Auch der "Bierpinsel" ist ihr zu verdanken

In seinem silbergrauen Aluminium-Kleid ist das ICC ein Hauptwerk der technoiden Architektur. Das Lloyd's Building in London (eröffnet 1986) oder das Centre Pompidou in Paris (eröffnet 1977) sind nahe High-Tech-Verwandte des ICC in Berlin. Das ICC zeigte seine Zukunftslust immer mit exhibitionistischem Selbstverständnis nach außen, war und ist im Inneren aber von hervorragend durchdachter Funktionalität. Schon deshalb ist die Idee, den bald ein halbes Jahrhundert alten Bau wegen der inzwischen natürlich hohen Sanierungsbedürftigkeit abzureißen, absurd.

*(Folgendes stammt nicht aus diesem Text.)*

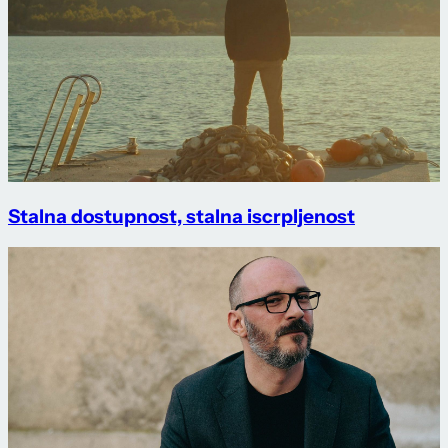
Stalna dostupnost, stalna iscrpljenost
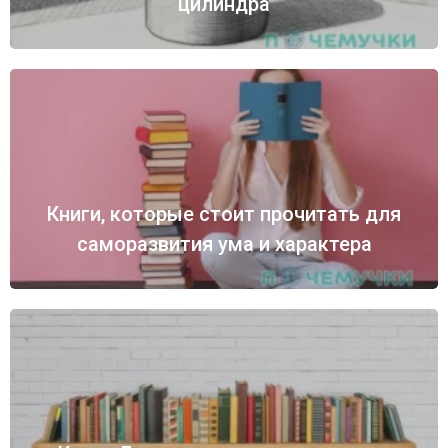
цилиндра
Книги, которые стоит прочитать для
саморазвития ума и характера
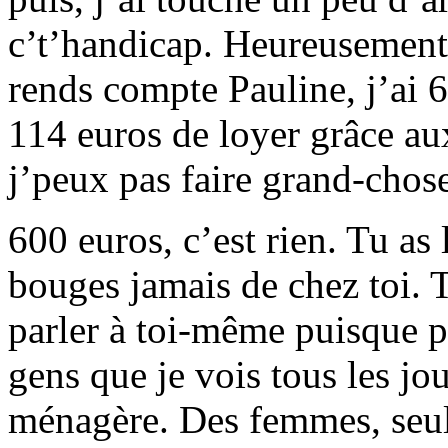
c’t’handicap. Heureusement, 
rends compte Pauline, j’ai 
114 euros de loyer grâce au
j’peux pas faire grand-chos
600 euros, c’est rien. Tu as 
bouges jamais de chez toi. T
parler à toi-même puisque pe
gens que je vois tous les jo
ménagère. Des femmes, seule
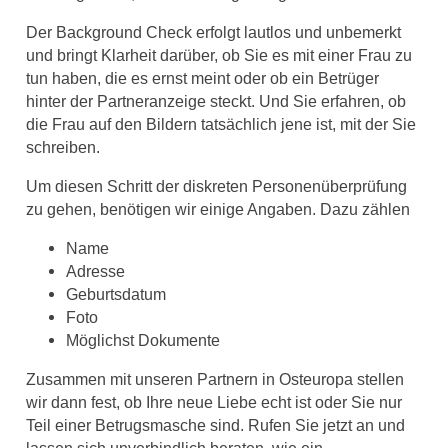
Der Background Check erfolgt lautlos und unbemerkt
und bringt Klarheit darüber, ob Sie es mit einer Frau zu
tun haben, die es ernst meint oder ob ein Betrüger
hinter der Partneranzeige steckt. Und Sie erfahren, ob
die Frau auf den Bildern tatsächlich jene ist, mit der Sie
schreiben.
Um diesen Schritt der diskreten Personenüberprüfung
zu gehen, benötigen wir einige Angaben. Dazu zählen
Name
Adresse
Geburtsdatum
Foto
Möglichst Dokumente
Zusammen mit unseren Partnern in Osteuropa stellen
wir dann fest, ob Ihre neue Liebe echt ist oder Sie nur
Teil einer Betrugsmasche sind. Rufen Sie jetzt an und
lassen sich unverbindlich beraten, wie ein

Nachruf auf Ursulina Schüler-Witte: Der Bierpinsel in Berlin-Steglitz.

Der Bierpinsel in Berlin-Steglitz.

(Foto: Jens Kalaene/dpa)

Nichts hat Ursulina Schüler-Witte in den letzten Jahren mehr in Rage versetzt. Nach dem Tod ihres Mannes vor elf Jahren blieb sie allein im Kampf gegen eine Berliner Bau-Politik, wie sie zukunftsverdrossener nicht sein kann. In einer Ära der schwindenden Ressourcen und des klimaintensiven Bauens muss man einen solchen Bau um- und neu nutzen. Man muss sein räumliches Potential aktivieren. Nur Berlin kann stattdessen auf die Abrissbirnen-Idee kommen. Auch im Ringen um den Fortbestand ihres Hauptwerks hat sich die Architektin als wahrhaft fortschrittlich gezeigt: Es ist ihr nie nur um die architektonische Eitelkeit des Schöpfertums und um das Urheberrecht gegangen, sondern immer auch um die Notwendigkeit, Gebautes neu zu nutzen. Das ist das architektonische Denken der Stunde. Bis zuletzt war Ursulina Schüler-Witte auf der Höhe der Zeit.

Übrigens stammen vom Planer-Paar Schüler-Witte rund 250 Projekte und Gebäude. Die Skizzen, Pläne und Modelle, die das für Berlin enorm zeichenhafte Schaffen dokumentieren - Pop-Ikonen wie der U-Bahnhof in Steglitz gehören dazu oder das Turmrestaurant dort (genannt "Bierpinsel") -, wurden 2010 der Berlinischen Galerie anvertraut. Dem Museum ist jetzt auch die Nachricht vom Tod der Architektin zu verdanken. Die Nachricht ist traurig, aber die Vorstellung von einer im Fliewatüüt mal wieder in die Zukunft aufbrechenden Architektin ist tröstlich.